Wherever a line of the listing holds the string "Bosco", copy that line.

(Supplied records Opens)

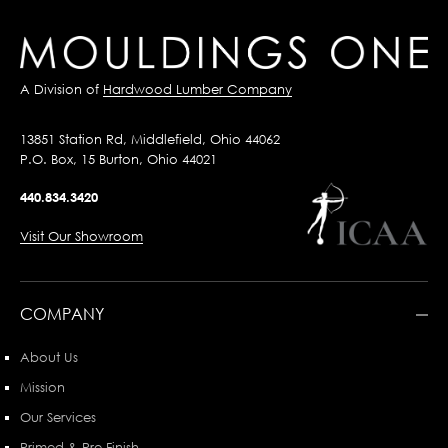
A Division of
Hardwood Lumber Company
13851 Station Rd, Middlefield, Ohio 44062
P.O. Box, 15 Burton, Ohio 44021
440.834.3420
Visit Our Showroom
COMPANY
About Us
Mission
Our Services
Primed & Pre-Finish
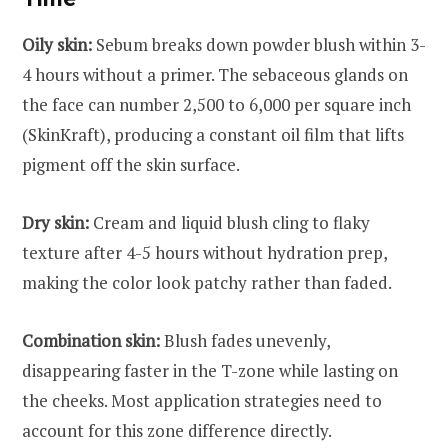
Oily skin:
Sebum breaks down powder blush within 3-
4 hours without a primer. The sebaceous glands on
the face can number 2,500 to 6,000 per square inch
(SkinKraft), producing a constant oil film that lifts
pigment off the skin surface.
Dry skin:
Cream and liquid blush cling to flaky
texture after 4-5 hours without hydration prep,
making the color look patchy rather than faded.
Combination skin:
Blush fades unevenly,
disappearing faster in the T-zone while lasting on
the cheeks. Most application strategies need to
account for this zone difference directly.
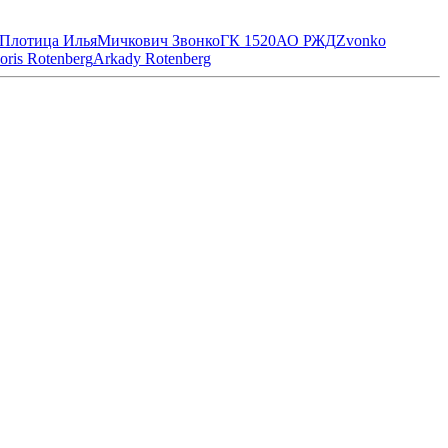
Плотица Илья
Мичкович Звонко
ГК 1520
АО РЖД
Zvonko
oris Rotenberg
Arkady Rotenberg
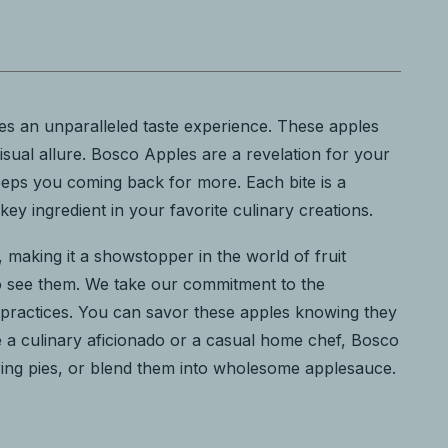
es an unparalleled taste experience. These apples
visual allure. Bosco Apples are a revelation for your
eeps you coming back for more. Each bite is a
y ingredient in your favorite culinary creations.
es, making it a showstopper in the world of fruit
who see them. We take our commitment to the
g practices. You can savor these apples knowing they
re a culinary aficionado or a casual home chef, Bosco
tering pies, or blend them into wholesome applesauce.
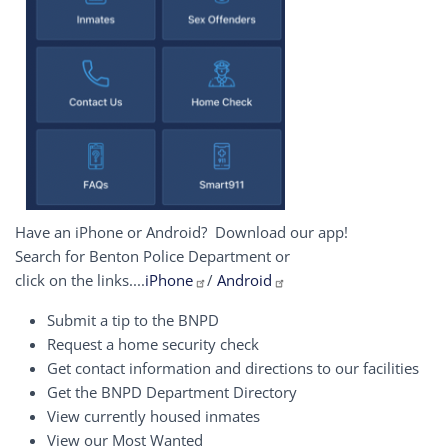
Have an iPhone or Android? Download our app!
Search for Benton Police Department or
click on the links....
iPhone
/
Android
Submit a tip to the BNPD
Request a home security check
Get contact information and directions to our facilities
Get the BNPD Department Directory
View currently housed inmates
View our Most Wanted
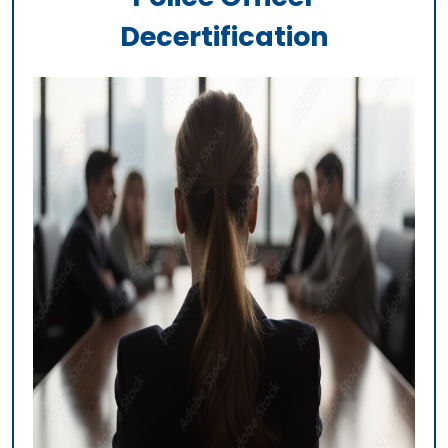
Decertification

(Supplied records Closes)

Response:
visual allure. Bosco Apples are a revelation for your
re a culinary aficionado or a casual home chef, Bosco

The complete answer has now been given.